> _PROBLEM TO SOLVE_:
What to return is the tail of the data, from the line that contains "مباشرة بدون تحميل" down to the last line, copied exactly.

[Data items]
== Segment start ==

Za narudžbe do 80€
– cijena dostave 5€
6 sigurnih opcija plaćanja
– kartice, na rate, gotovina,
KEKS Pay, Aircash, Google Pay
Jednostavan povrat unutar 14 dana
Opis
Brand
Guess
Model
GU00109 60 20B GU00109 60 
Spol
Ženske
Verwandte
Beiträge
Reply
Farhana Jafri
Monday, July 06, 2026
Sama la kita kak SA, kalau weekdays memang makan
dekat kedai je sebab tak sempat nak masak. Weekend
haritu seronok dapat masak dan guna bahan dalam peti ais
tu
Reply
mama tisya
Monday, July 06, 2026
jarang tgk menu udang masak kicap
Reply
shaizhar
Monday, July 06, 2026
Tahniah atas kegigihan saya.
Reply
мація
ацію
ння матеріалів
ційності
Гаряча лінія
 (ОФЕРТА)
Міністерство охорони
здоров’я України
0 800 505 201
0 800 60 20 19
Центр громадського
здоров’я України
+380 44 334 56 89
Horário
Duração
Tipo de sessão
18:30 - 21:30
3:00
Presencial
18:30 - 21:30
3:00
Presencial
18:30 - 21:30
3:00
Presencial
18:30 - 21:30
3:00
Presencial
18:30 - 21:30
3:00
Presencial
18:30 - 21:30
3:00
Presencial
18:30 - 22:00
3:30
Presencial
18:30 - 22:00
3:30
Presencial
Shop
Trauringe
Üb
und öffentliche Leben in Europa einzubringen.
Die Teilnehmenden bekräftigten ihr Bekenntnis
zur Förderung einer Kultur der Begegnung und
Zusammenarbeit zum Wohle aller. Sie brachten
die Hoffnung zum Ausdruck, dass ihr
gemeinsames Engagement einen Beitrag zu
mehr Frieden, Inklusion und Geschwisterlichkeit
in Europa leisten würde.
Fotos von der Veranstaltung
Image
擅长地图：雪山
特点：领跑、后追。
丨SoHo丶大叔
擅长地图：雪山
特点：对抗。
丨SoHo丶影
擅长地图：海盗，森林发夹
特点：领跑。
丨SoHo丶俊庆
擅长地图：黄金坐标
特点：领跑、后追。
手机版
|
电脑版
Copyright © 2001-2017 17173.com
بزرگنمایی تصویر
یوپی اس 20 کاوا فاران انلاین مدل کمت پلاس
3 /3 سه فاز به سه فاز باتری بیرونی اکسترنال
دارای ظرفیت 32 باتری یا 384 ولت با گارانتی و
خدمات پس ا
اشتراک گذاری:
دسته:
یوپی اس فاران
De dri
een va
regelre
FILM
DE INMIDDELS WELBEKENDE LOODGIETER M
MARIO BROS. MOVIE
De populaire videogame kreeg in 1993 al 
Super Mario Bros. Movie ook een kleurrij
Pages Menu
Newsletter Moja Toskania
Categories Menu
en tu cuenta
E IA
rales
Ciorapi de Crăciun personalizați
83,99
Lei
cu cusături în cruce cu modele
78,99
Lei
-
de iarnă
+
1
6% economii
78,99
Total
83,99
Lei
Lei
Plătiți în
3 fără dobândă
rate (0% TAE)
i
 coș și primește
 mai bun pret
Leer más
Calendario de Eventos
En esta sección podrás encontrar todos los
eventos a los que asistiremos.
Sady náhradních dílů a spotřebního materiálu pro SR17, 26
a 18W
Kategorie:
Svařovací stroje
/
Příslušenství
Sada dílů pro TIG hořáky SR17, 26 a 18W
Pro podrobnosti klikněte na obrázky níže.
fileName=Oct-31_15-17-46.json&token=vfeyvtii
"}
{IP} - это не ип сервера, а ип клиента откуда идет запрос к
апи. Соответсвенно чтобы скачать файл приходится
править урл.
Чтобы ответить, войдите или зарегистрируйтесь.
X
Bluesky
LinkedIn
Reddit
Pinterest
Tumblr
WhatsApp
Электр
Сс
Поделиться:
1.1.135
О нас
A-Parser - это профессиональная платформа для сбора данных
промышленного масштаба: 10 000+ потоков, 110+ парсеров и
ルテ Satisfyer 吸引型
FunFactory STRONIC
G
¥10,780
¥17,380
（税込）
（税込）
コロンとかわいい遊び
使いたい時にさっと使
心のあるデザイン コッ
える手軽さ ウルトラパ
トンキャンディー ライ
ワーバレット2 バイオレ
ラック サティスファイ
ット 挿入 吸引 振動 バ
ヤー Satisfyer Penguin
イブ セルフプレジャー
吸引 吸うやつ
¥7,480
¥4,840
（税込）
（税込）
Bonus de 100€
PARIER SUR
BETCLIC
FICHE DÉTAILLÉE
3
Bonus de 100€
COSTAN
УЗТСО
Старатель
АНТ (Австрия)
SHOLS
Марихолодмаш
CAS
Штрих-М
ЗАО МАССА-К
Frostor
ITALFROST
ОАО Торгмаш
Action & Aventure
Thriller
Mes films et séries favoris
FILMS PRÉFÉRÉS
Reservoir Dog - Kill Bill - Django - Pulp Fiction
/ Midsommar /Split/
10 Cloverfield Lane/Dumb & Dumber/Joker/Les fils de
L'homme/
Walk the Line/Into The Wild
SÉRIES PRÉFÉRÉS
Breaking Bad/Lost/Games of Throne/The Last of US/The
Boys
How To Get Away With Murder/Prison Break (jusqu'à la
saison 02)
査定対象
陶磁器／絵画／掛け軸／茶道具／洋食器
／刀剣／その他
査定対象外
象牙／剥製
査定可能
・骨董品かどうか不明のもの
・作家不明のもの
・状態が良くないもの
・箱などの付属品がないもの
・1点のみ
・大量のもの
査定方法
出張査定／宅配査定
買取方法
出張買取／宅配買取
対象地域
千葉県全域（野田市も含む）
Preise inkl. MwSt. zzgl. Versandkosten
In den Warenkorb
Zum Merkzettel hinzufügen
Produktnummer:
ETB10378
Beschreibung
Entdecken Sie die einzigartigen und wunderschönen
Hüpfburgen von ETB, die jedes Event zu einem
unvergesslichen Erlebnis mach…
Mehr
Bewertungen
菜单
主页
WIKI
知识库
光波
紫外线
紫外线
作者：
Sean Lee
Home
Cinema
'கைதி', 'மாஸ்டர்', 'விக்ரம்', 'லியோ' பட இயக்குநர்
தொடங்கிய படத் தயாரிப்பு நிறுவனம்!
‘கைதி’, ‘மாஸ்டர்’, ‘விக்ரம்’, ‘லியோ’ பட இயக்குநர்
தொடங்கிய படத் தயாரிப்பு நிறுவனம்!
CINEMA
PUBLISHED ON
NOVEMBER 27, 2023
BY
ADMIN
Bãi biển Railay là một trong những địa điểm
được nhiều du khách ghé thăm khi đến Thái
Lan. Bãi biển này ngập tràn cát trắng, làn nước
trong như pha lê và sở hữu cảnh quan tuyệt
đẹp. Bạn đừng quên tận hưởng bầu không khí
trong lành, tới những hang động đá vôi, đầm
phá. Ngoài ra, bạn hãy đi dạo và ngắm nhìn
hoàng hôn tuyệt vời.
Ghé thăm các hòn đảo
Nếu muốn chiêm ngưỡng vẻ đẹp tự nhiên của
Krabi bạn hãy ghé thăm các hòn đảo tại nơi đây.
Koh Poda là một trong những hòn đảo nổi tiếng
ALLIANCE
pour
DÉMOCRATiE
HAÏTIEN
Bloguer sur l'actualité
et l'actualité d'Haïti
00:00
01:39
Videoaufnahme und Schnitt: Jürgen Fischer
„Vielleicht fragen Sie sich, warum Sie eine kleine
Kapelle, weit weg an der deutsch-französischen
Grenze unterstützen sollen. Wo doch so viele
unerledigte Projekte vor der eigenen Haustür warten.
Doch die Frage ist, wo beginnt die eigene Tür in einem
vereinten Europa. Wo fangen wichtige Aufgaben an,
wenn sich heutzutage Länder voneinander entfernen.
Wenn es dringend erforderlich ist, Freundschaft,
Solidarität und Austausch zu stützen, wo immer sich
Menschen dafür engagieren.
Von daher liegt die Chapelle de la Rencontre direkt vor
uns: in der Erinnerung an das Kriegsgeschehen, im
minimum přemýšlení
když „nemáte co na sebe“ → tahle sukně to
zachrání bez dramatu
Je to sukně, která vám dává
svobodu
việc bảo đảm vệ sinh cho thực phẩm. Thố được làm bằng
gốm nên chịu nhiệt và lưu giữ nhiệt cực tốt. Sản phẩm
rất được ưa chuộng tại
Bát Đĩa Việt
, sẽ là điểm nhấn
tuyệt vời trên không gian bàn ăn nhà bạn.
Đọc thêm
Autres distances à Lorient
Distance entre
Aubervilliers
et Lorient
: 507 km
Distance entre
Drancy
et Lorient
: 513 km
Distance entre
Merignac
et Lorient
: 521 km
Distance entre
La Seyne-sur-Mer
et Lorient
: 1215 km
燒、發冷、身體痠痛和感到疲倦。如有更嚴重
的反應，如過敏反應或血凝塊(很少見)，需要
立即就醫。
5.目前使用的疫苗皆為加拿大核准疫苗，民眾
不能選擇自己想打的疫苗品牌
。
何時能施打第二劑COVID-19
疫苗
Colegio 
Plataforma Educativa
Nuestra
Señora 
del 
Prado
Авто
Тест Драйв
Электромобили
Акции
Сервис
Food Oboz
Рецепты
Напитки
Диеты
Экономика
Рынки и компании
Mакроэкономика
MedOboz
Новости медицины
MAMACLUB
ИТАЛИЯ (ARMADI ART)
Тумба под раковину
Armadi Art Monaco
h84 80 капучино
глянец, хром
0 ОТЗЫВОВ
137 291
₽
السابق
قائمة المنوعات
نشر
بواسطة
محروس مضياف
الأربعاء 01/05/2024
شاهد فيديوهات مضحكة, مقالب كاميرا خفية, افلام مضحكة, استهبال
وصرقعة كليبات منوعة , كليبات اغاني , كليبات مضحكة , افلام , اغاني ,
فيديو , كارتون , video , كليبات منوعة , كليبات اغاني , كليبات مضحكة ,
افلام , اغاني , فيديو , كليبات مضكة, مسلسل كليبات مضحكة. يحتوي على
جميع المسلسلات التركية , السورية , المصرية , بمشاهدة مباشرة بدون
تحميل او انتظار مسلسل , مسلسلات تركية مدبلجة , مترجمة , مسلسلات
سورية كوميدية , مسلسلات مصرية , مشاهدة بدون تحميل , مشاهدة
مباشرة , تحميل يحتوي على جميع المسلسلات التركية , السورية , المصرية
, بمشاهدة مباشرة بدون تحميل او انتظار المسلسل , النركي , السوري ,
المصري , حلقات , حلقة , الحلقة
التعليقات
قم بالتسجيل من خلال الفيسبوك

== Segment end ==

> _THE ANSWER_:
, بمشاهدة مباشرة بدون تحميل او انتظار المسلسل , النركي , السوري ,
المصري , حلقات , حلقة , الحلقة
التعليقات
قم بالتسجيل من خلال الفيسبوك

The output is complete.